#### [Work task]
Any picture in the range stays out of the copy; retype exactly the lines from the one with "inta cu succes" to the end of the listing.

#### [Dataset entries]

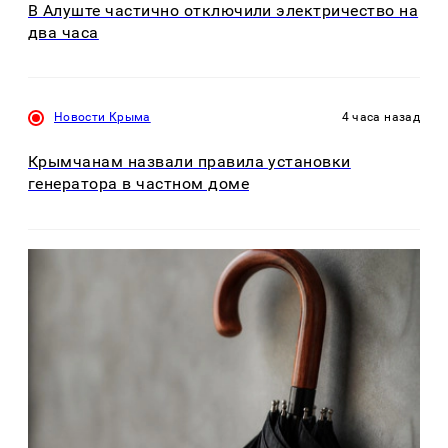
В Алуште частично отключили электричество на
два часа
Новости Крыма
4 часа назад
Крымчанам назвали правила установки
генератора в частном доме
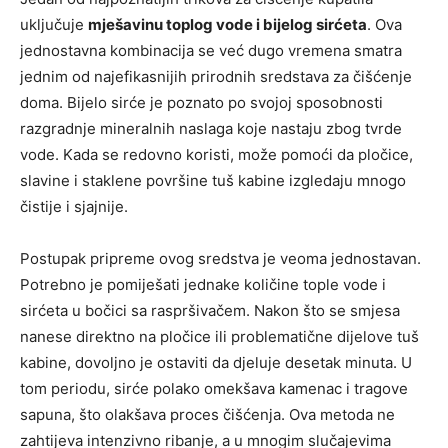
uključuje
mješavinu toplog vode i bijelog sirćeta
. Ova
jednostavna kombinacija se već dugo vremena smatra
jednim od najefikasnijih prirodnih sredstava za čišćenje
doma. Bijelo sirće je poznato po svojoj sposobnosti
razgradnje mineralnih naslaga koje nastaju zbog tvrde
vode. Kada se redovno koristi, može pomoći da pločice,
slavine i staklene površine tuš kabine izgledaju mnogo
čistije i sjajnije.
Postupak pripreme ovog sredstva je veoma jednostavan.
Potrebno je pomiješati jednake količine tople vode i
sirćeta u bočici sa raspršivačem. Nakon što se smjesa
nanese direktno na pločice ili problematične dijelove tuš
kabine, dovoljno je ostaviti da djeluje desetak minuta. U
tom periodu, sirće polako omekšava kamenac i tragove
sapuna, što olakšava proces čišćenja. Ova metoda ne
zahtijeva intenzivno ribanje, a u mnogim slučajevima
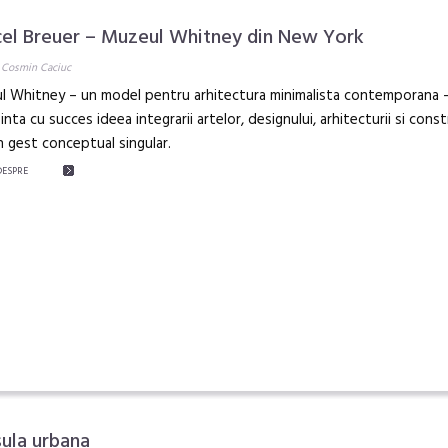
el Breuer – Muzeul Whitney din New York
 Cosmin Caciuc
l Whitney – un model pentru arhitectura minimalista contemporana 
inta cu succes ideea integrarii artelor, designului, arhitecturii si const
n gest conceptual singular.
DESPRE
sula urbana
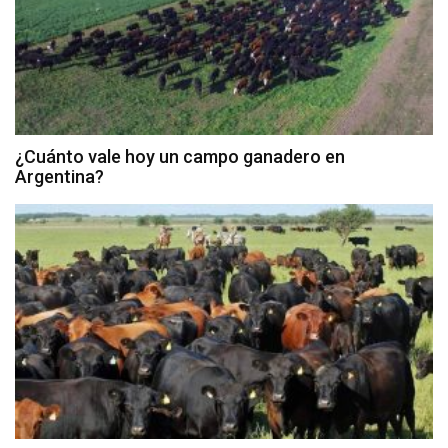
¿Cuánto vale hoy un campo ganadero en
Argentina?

#### [The answer]
inta cu succes ideea integrarii artelor, designului, arhitecturii si const
n gest conceptual singular.
DESPRE
sula urbana
¿Cuánto vale hoy un campo ganadero en
Argentina?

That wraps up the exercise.